Published in final edited form as: Brain Res. 2007 Apr 19;1154:40–49. doi: 10.1016/j.brainres.2007.04.026

Figure 3. FGF-2 more effectively enhances survival than BDNF and IGF-1.

Figure 3

After the first 24 hours of routine culture, neurons were cultured for the subsequent 72 hours under low-insulin conditions in the presence of the specified concentrations of FGF-2 and/or 100 ng/ml IGF-1 or 20 ng/ml BDNF. Cell viability was assessed on day 4 of culture by MTT assays in which the yellow tetrazolium base compound is reduced by viable cells to a blue formazan product, detected at a wavelength of 570 nm (O.D.570).
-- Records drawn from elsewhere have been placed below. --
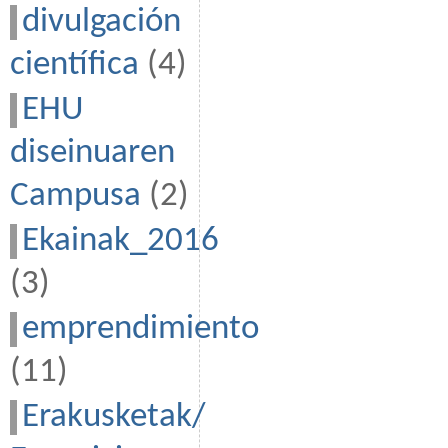
divulgación
científica
(4)
EHU
diseinuaren
Campusa
(2)
Ekainak_2016
(3)
emprendimiento
(11)
Erakusketak/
Results were normalized in each experiment by dividing the mean absorbance of treated cultures by the mean absorbance of nontreated cultures to obtain fold-control values, and are expressed as the means ± S.E.M. of 3 experiments, performed in duplicate. A) Experimental groups were compared by ANOVA followed by Dunnett’s multiple comparison post tests. ***, p<0.001 vs. control. B, C) Experimental groups were compared by ANOVA followed by Newman-Keuls Multiple Comparison post tests. *, 0.5; **, p<0.01; ***, p<0.001 vs. FGF-2 treatment.